Records for this exercise Start Marker

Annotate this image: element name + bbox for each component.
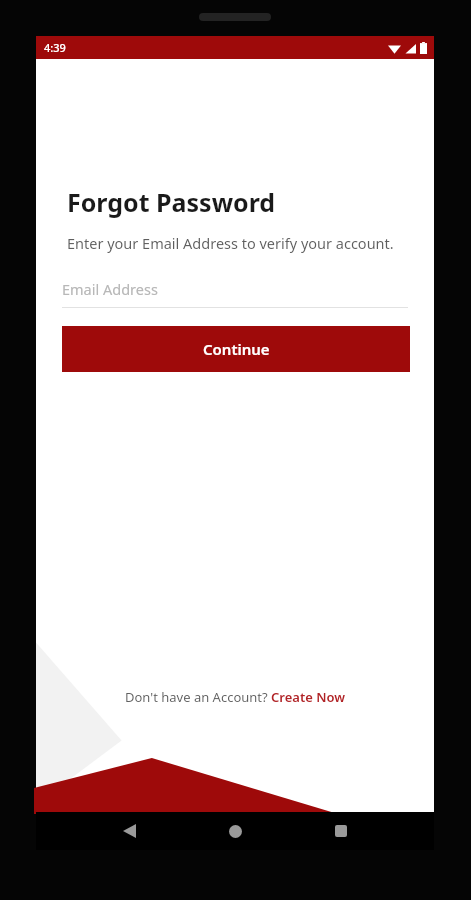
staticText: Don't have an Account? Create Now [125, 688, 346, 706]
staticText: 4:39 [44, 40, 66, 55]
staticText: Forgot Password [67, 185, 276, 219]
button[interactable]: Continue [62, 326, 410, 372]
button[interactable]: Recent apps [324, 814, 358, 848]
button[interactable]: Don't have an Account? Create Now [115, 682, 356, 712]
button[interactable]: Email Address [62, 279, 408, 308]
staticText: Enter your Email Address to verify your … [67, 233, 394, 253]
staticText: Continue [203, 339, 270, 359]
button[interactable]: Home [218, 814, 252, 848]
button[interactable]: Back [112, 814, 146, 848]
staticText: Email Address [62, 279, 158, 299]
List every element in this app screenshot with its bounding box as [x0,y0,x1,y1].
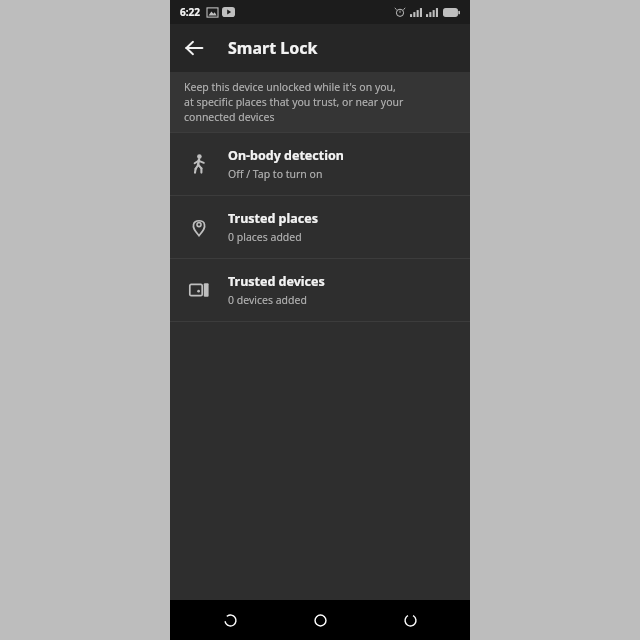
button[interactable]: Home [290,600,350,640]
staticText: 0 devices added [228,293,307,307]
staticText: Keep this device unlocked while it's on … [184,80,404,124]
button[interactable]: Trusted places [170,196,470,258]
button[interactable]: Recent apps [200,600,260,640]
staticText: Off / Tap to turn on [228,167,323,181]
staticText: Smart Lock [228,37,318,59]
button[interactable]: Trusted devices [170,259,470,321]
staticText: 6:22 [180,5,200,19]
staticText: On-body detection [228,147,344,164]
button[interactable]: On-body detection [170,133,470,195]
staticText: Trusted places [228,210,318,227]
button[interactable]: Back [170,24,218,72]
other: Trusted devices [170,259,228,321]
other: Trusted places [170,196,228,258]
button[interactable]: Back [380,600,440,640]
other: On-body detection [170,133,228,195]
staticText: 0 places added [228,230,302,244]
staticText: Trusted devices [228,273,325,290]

Records for this exercise End Marker

# About this exercise:
Check each line of the entries for the word "apps", then state the count alone.

# Answer area:
2